This was revelatory for me. I had never realised how much stock queer people had put into the whole Harry Potter thing.
When my daughter first started reading them, I found them to be very much akin to the childrens' books I grew up with. A welcome relief from the dysfunctional families and unreliable narrators of most mofern 'childrens' writing'. Just a good, old-fashioned boarding-school romp with a gang of loyal friends putting one over on bumbling grown-ups!
OK, so Rowlings' prose is pedestrian at best, her world-building is sloppy and there are more plot-holes than a Marvel comic printed on lace. Characters are two-dimensional, stereotypical and derivative. Dumbledore is a blend of Ben Kenobi and Gandalf. Snape is Nasty Teacher and MacGonagall is Strict But Fair Teacher. Anyone who doesn't immediately recognise Kirk, Spock and McCoy in Harry, Hermione and Ron simply isn't paying attention.
But her Christian allegory is far less heavy-handed than C S Lewis, and by comparison with the racism, sexism and class bias of the execrable Enid Blyton, she is positively woke!

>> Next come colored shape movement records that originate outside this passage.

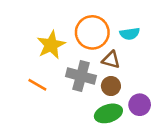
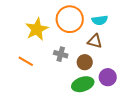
brown triangle: (111, 60) -> (95, 41), moved
gray cross: (81, 76) -> (61, 54), size x0.6

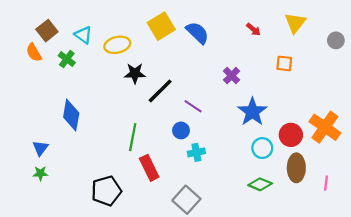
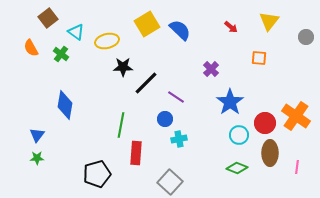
brown square: (47, 31) -> (48, 18), moved
red rectangle: (149, 168) -> (136, 153), turned 30

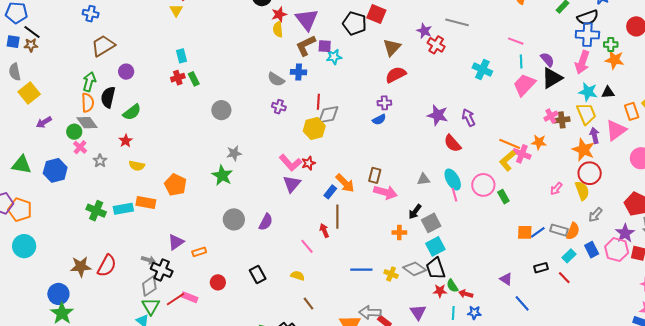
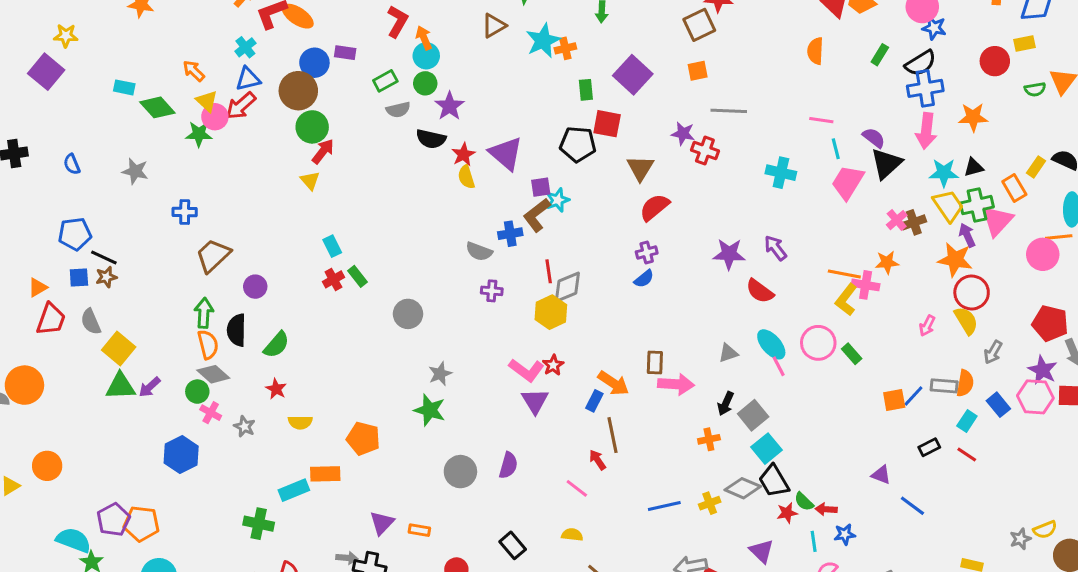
green cross: (611, 44) -> (977, 205), moved, size x1.5
brown L-shape: (306, 46) -> (537, 215), moved
green triangle: (21, 165) -> (121, 386), moved
green cross: (96, 211) -> (259, 524), moved
orange rectangle: (199, 252) -> (419, 530), turned 40
yellow cross: (391, 274) -> (710, 503), turned -32

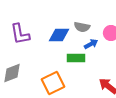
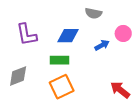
gray semicircle: (82, 27) -> (93, 13), moved
green rectangle: (76, 58) -> (59, 60), moved

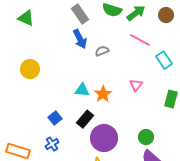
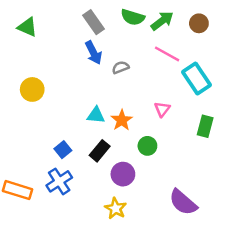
cyan rectangle: (164, 60) -> (196, 78), size x1.4
green circle: (146, 137) -> (147, 146), moved
purple circle: (104, 138) -> (123, 174), size x0.7
blue cross: (52, 144) -> (59, 181), size x1.5

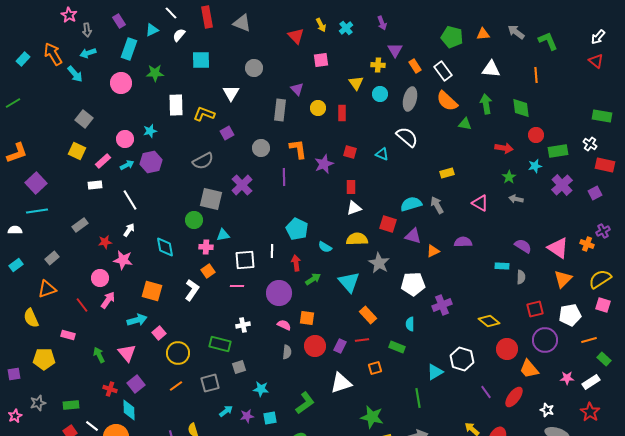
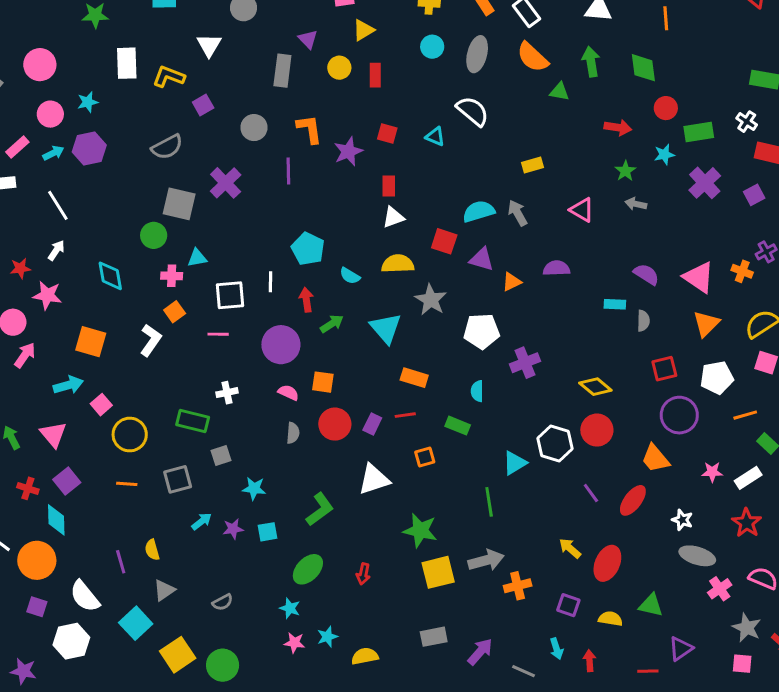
pink circle: (121, 83) -> (40, 65), moved
yellow triangle: (356, 83) -> (363, 30), moved, turned 35
orange rectangle: (368, 315) -> (414, 378), turned -30
red circle: (507, 349) -> (597, 430), moved
orange line: (176, 386) -> (127, 484), turned 40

Point being, they were reasonable books which allowed kids, for the first tme in decades, to read purely for pleasure and relaxation without having 'Issues' shoved at them.
Now I was aware that certain adults were in the habit of discussing the books in pretentious, pseudo-scholarly terms. This I found hilarious.
It is, however, profoundly upsetting to realise that this series of average but enjoyable kids books provided perhaps the only refuge for young people like yourself. It says far too much about the marginalisation of queer people in mainstream media and culture.
I fear that all I have to offer is the words of Epictetus the Stoic:
"First say to yourself what you would be; and then do what you have to do.”